Game levels must be independent of type and size structurally sufficient dimensions.While smaller levels (playhouses) usually require a selection of the load-bearing cross-sections based on craft considerations, larger levels (high number of users, loads from furniture, etc.) must be verified. Galleries or similar must meet the building law requirements, for which purpose e.g. statics heard.
Depending on their size, game levels can be classified as furniture (fixtures) or as part of the building. Depending on this, certain fire protection requirements may apply – such as to fulfill a second escape route. As this is partly the case by the local fire protection authorities is handled quite differently, a corresponding consultation is already strongly recommended in the planning phase. As a rule, however, there is only a second exit at larger game levels and levels with other rooms required.

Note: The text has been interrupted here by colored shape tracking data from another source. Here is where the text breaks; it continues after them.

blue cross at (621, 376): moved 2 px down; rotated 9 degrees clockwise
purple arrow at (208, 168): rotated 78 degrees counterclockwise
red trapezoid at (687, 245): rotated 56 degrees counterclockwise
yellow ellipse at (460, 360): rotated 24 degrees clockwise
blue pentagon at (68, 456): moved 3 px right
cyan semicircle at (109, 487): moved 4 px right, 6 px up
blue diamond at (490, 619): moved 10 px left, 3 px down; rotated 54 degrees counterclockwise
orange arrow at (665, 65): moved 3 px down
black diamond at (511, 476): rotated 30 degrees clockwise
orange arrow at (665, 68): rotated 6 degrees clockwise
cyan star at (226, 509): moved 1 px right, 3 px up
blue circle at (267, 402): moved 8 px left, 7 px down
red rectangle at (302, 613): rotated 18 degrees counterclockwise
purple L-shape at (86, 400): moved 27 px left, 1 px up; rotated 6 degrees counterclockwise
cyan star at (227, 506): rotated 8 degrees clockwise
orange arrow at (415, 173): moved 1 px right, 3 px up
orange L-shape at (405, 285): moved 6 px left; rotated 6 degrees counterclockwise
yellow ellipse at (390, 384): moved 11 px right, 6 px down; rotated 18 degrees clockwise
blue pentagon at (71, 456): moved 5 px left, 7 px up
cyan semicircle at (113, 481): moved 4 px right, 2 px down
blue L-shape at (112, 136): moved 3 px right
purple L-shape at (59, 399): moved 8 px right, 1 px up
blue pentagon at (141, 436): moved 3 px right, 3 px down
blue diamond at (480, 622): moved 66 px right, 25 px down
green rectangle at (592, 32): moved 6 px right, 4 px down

Light wooden constructions without (sound-absorbing) floor coverings increase the noise of trampling children’s feet and can thus significantly impair the use of space. When planning, you should therefore ensure that the construction is sufficiently stiff (not too light) and that a damping covering (carpet, etc.) is also provided. In addition (especially in gallery-like levels) the underside of the game level can be provided with acoustic panels.
The usable minimum height of the level (distance to the ceiling) should be 1.35 m. With room heights of approx. 2.80 m, this requirement can lead to a significant reduction in the usable height below the level. Experience has shown, however, that this lower area is used more "movement-intensively" (running, running), which increases the risk of bumping on beams etc. In these cases, it must be weighed how the height should be divided, if necessary it is more sensible to reduce the minimum height on the level.
Traffic routes, escape and rescue routes may not be restricted in height or width by elevated levels.